Armed with this information, ACLU of WV was able to successfully advance legislative measures we hope will begin to ease the problem of racial profiling. The first positive effect was a policy developing racial profiling avoidance training and its mandatory implementation to all law enforcement personnel within the next 18 months.
This isa great example of how the Traffic Stop Study continues to pay dividends for the cause of racial justice in West Virginia. Training is a positive step and will serve to eliminate misconceptions about minority communities within the ranks of law enforcement. However, a few seminars will not eliminate racial profiling from society. That’s why the ACLU of West Virginia also successfully fought for the passage of Senate Bill 649, which places important restrictions on police officers’ use of consent-based searches.
“May I search your car?” “You don’t mind if I take a look inside, do you?” The question comes in many different forms, but the motive is clear: if a law enforcement officer asks permission to search your vehicle, he or she does not have probable cause or other mitigating reason to do so. You have the right to say “no” to the request, but most people don’t know they have the right to refuse. Those who do often feel intimidated and compelled to consent. Though some officers will respect a driver’s right to refuse a search, others resort to tactics that are downright coercive, saying things like “only the guilty people say no,” or “do we need to call your parents?” or even “we can always call the K-9 unit.”
Evidence obtained through the Traffic Stop Study suggests that while this particular practice is a problem across the board, minority drivers in certain parts of the state are being placed in this uncomfortable situation at greater rates than their nonminority counterparts.
The study also showed that consent searches are often unproductive. Indeed, of all vehicle searches conducted via “consent,” 53 percent — more than half — did not result in the discovery of contraband.
The overuse of consent-based searches against people of color contributes to West Virginia’s racial profiling problem, and creates resentment between communities and law enforcement. Re-establishing trust between communities of color and the police is critical to protecting public safety.
Senate Bill 649 is landmark legislation. It will create badly needed standards governing the practice of consent-based motor vehicle searches. The policy, once fully enacted, will require law enforcement personnel in West Virginia to inform motorists of their right to refuse a consent-based search in writing. It will also require that consent, if given, be recorded either in writing or by some form of audio equipment.
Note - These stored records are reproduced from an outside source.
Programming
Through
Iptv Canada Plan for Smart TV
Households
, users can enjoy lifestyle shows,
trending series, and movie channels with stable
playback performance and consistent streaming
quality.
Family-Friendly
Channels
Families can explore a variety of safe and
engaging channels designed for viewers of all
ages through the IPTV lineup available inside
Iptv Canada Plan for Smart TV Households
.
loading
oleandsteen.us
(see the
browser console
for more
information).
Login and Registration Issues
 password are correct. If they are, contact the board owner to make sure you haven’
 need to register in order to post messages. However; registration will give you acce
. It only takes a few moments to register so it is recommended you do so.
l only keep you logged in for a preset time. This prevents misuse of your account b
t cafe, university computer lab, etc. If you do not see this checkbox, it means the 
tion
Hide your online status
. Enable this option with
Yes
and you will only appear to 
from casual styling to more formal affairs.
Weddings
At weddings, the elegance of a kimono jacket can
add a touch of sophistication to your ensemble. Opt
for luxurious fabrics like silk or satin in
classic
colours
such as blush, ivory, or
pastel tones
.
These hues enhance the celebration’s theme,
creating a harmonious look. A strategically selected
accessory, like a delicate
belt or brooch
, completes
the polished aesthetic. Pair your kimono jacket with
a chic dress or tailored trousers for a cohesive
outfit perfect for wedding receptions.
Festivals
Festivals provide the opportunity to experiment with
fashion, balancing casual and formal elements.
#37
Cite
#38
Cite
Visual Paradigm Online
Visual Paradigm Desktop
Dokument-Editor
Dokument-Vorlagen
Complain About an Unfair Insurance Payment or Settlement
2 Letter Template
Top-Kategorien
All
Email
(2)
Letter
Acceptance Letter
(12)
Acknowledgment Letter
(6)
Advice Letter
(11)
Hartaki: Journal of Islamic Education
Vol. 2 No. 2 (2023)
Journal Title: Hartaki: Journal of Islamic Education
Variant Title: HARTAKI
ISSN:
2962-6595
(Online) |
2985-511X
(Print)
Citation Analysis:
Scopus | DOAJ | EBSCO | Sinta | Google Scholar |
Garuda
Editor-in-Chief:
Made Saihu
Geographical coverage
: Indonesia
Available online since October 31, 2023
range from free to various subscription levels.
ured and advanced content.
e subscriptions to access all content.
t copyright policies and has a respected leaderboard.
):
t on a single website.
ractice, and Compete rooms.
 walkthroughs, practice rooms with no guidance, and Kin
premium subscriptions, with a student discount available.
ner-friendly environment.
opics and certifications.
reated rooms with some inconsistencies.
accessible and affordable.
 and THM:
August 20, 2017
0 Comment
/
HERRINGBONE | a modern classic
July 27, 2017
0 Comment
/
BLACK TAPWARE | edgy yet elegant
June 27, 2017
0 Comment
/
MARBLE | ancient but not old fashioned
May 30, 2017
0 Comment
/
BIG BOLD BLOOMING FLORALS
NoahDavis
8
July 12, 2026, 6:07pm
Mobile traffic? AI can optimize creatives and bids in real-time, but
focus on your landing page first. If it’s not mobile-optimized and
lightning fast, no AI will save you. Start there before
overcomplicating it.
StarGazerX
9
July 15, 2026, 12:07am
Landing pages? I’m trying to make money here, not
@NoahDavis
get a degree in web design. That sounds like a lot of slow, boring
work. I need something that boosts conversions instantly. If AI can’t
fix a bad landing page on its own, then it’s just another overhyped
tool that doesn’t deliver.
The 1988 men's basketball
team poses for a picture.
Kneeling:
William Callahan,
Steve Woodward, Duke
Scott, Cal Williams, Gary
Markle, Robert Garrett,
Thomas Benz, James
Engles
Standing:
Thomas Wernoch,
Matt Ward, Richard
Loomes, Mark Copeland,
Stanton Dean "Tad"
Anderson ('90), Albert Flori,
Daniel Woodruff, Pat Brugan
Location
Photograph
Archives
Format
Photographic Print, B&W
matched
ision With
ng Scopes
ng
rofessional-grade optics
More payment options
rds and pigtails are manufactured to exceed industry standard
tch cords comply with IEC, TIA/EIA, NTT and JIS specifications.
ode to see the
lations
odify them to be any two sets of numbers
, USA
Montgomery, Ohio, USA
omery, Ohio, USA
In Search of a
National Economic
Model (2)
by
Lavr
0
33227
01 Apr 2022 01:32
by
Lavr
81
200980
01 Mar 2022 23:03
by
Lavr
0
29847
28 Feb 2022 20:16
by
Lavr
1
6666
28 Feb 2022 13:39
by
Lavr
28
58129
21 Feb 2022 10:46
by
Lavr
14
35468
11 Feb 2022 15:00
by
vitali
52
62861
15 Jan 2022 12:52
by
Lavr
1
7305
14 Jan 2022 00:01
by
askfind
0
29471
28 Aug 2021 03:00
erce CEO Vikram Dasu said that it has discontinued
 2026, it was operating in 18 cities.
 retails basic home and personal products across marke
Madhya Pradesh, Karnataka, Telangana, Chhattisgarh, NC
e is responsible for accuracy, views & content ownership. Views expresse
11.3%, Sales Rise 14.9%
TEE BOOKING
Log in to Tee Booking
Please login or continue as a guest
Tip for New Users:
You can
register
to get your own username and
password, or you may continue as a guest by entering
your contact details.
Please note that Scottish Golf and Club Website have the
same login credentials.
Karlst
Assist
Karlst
While the final implementation of the policy has a ways to go, allies of racial justice and fair police practices are hopeful that this milestone for civil rights will begin to temper overly zealous policing that relies on race rather than suspicious activity. Such law enforcement tactics are wasteful, cripple the crucial trust that must exist between all communities and law enforcement, and inevitably lead to the unproductive and damaging practice of racial profiling. There is much more to accomplish in West Virginia when it comes to eradicating racial profiling and ensuring fair and constitutional police practices for all West Virginians. These policy measures, however, are a very good start.